Another favorite of mine is entitled “Addiction,” in which Harrison uses a bird as metaphor — it could stand as a statement for the current obsession with opioids: “Nothing quite so human as this/quest to get higher than ordinary/on whatever wings come to hand —/food, drink, sex, drugs, some/elusive degree of wealth or fame./Gambling on those hollow feathers/fastened with that ancient glue, the dream,/another hero almost touching the sun/begins to awaken, already engaged/in the all too common fall.” Again, we hear the poet’s voice simple, yet complex, profound, yet funny, speaking of human willfulness and the tragic consequences of addiction.

We watch with Harrison as the outdoorsman performs his evening watch in his native Nebraska in the end poem, “The Evening Watch,” where “down through the ages bison died…as the day winds down, in the fading light/the view of that broken ridge brings to mind/a painting of a man at prayer, long ago,/ three friends fast asleep nearby…and from the river bluffs to the horizon and on/the stacked bones watch with me.”  The poet is alone in a wild place at dusk, and he paints a picture as vivid as scenes depicted in Wilderness Essays by the naturalist John Muir, his “sudden plash into pure wildness — baptism in Nature’s warm heart…” Harrison’s poem speaks of his mystic communion with nature, enticing readers to view the loveliness and the mysteries of the natural world.
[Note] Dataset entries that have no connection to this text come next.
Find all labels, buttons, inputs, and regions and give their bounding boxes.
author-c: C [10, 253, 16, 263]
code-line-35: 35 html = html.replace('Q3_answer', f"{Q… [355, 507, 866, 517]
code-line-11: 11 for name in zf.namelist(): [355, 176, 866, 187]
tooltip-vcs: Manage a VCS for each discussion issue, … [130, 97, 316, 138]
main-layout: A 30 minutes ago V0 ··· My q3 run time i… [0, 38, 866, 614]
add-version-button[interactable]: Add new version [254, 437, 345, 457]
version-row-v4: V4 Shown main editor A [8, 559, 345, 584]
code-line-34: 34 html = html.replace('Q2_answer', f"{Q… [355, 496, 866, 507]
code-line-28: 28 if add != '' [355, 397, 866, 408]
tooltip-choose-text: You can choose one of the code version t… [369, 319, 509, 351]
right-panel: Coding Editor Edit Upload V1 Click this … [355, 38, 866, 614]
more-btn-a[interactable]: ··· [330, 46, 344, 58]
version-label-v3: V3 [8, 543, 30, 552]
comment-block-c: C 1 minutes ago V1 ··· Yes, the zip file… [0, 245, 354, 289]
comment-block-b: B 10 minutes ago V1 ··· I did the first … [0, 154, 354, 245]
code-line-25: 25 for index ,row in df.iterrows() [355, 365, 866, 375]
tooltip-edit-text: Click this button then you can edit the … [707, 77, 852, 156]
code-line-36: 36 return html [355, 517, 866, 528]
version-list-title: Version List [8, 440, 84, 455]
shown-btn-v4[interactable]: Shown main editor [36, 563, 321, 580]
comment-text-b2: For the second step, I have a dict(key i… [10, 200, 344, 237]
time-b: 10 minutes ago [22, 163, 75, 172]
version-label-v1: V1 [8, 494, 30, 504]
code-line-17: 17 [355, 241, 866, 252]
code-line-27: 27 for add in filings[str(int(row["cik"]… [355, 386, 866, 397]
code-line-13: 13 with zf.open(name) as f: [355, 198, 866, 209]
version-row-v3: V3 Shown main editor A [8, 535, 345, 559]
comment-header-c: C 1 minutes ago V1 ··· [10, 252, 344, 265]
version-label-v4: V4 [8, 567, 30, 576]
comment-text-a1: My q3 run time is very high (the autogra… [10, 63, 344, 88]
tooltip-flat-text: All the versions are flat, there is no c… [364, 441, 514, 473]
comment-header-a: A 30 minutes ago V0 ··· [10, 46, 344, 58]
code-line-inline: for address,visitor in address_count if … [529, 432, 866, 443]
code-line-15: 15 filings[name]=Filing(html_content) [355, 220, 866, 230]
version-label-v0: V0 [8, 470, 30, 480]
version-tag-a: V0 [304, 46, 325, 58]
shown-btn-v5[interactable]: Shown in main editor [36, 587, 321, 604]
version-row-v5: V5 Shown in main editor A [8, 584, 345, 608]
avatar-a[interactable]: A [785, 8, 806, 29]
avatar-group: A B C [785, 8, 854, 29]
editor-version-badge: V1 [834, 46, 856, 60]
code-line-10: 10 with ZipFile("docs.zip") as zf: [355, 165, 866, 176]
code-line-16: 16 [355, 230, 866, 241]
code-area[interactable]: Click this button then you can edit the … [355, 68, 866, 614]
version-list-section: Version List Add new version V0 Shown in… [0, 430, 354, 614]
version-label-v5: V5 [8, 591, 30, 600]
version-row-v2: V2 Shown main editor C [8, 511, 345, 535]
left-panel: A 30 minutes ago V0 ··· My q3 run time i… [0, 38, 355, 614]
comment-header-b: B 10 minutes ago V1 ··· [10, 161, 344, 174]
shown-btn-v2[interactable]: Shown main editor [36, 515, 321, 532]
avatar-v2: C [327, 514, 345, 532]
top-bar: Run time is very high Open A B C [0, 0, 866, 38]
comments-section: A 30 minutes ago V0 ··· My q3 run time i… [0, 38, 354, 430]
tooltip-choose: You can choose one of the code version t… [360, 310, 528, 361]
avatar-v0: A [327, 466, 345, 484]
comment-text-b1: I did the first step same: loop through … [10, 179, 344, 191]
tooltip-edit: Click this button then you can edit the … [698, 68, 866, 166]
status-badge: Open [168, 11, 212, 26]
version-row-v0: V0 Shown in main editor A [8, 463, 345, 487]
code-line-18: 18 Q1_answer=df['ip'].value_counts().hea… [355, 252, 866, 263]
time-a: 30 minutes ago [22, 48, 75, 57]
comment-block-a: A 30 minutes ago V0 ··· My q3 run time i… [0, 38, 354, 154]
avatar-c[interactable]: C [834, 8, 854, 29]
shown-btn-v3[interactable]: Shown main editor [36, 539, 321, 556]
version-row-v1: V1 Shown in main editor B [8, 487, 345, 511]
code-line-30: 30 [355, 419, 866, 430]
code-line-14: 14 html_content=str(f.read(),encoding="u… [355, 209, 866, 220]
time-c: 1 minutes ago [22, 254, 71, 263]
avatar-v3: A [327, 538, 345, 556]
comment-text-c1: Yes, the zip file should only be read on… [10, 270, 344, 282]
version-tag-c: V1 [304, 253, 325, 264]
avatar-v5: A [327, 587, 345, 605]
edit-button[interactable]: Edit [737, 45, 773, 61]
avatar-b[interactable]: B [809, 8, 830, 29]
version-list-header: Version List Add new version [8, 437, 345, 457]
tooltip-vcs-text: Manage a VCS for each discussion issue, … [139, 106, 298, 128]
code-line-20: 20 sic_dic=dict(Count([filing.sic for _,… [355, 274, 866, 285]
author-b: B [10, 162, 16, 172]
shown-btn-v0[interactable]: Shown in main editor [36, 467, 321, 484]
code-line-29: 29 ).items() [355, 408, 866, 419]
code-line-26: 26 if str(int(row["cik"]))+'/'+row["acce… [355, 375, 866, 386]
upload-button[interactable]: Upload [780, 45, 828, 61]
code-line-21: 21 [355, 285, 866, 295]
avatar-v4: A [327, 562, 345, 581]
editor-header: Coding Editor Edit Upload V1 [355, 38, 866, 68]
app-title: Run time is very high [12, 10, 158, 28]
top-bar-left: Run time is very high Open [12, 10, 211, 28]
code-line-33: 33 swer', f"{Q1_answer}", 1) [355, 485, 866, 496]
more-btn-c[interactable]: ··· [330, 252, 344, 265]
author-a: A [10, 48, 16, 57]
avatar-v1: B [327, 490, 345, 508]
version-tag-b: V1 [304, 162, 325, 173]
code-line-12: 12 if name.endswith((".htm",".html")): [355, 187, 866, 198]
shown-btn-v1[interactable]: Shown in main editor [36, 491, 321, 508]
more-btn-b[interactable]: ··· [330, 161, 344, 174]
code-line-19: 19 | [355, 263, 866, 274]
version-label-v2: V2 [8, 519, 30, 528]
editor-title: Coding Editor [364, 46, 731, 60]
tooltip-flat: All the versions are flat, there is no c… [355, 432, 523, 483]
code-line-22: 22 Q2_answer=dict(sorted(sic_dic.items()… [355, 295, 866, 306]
Neil Harrison has written several books about the natural world: In A River of Wind; Into the River Canyon at Dusk, and Back in the Animal Kingdom. He is a former instructor of English and Creative Writing at Wayne State College in Wayne, Nebraska, and at Northeast Community college in Norfolk Nebraska where he also coordinated the Visiting Writers Series. He now resides in Norfolk, and according to Pinyon Publishing, “makes diamond-willow walking sticks, wine from various wild fruits, and excursions to the local fields and streams with his third Deutsche Drahthaar, the Happy Dog.”

More kudos to Pinyon for publishing another banner poet. Available at Pinyon Publishing, 23847 V66 Trail, Montrose, CO 81403.